Exercise: Only the lines from the one with "BECOME OUR PARTNER (1290, 100)" through the end of the data are wanted, copied exactly.

Task material:
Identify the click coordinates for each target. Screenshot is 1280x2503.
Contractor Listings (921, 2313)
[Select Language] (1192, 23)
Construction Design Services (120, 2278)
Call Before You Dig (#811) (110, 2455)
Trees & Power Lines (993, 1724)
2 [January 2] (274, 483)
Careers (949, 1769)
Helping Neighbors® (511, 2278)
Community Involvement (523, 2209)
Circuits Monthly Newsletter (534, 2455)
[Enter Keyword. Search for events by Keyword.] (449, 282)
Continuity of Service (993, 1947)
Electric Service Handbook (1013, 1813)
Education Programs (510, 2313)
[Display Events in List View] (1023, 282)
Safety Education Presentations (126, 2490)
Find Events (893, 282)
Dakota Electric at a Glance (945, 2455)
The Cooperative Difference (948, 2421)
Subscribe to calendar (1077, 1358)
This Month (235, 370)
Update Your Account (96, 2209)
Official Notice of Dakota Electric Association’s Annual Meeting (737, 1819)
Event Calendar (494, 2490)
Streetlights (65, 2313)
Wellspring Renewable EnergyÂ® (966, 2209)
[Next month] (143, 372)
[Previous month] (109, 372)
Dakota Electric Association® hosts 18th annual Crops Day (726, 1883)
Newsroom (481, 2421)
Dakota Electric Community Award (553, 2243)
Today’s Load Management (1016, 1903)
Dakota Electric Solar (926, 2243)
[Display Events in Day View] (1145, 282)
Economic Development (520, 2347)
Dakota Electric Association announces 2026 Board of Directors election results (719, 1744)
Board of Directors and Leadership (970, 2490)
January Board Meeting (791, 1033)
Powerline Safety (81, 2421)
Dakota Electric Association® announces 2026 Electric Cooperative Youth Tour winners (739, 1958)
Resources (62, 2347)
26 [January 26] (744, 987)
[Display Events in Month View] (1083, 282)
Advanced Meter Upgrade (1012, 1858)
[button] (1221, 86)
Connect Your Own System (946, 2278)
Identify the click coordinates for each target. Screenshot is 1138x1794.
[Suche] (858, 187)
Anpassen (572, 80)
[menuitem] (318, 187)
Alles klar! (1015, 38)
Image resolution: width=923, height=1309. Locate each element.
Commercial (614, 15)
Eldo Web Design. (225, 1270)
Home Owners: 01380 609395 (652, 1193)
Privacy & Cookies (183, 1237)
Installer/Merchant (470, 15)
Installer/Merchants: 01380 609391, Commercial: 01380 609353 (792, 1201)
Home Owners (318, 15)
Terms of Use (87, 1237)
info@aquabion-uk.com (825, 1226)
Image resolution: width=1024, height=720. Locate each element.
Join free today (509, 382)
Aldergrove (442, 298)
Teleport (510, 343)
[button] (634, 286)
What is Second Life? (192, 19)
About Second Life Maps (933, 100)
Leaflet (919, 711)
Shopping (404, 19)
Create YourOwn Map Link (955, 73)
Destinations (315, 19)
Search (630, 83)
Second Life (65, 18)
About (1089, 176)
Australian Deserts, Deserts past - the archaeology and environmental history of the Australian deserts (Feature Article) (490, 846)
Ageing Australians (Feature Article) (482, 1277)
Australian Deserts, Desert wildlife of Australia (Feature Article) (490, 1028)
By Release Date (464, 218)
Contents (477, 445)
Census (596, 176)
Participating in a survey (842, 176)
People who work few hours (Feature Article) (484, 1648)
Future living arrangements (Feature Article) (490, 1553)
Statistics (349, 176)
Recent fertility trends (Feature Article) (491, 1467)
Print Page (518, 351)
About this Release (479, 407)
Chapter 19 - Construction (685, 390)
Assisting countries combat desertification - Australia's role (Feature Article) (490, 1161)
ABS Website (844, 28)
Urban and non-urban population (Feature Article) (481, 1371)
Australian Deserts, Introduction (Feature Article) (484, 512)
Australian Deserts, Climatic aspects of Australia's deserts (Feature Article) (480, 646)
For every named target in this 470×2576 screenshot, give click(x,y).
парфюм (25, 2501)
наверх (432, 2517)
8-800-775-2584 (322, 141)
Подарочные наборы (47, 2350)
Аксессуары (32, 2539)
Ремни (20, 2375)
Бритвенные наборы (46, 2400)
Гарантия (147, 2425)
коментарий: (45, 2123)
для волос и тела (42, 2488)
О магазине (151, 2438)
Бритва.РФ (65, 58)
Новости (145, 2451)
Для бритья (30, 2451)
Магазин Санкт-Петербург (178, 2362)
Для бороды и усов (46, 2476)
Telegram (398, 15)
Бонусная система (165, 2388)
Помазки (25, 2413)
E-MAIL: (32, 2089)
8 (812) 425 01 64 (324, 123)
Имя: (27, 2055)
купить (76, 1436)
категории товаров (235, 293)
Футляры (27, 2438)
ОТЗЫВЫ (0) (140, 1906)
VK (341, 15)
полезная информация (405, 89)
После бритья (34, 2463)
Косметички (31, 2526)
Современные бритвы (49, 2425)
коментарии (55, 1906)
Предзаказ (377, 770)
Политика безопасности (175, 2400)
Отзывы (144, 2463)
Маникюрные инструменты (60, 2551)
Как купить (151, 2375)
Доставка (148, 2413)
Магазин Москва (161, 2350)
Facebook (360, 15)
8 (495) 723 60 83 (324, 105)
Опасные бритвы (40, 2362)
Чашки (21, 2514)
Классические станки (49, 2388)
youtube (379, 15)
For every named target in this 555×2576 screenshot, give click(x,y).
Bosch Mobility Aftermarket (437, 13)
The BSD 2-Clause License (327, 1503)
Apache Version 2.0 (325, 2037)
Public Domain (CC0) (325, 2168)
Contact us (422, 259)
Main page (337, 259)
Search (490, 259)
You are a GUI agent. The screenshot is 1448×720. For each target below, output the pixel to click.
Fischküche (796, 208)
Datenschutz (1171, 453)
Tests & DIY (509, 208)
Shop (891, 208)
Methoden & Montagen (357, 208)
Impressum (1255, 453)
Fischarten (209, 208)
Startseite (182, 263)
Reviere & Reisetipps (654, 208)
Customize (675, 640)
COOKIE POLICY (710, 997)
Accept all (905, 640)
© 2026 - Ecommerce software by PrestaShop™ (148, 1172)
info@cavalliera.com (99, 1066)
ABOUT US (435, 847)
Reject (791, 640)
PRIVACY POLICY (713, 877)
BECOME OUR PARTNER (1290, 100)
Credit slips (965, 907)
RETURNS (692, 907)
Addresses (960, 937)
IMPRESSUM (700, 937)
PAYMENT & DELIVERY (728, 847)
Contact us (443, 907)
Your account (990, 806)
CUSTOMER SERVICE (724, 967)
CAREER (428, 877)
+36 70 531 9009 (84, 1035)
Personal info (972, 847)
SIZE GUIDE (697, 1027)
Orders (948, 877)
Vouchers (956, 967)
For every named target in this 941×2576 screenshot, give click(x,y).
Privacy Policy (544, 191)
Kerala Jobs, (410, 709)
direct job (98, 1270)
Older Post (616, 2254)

Exercise answer:
BECOME OUR PARTNER (1290, 100)
Credit slips (965, 907)
RETURNS (692, 907)
Addresses (960, 937)
IMPRESSUM (700, 937)
PAYMENT & DELIVERY (728, 847)
Contact us (443, 907)
Your account (990, 806)
CUSTOMER SERVICE (724, 967)
CAREER (428, 877)
+36 70 531 9009 (84, 1035)
Personal info (972, 847)
SIZE GUIDE (697, 1027)
Orders (948, 877)
Vouchers (956, 967)
For every named target in this 941×2576 screenshot, give click(x,y).
Privacy Policy (544, 191)
Kerala Jobs, (410, 709)
direct job (98, 1270)
Older Post (616, 2254)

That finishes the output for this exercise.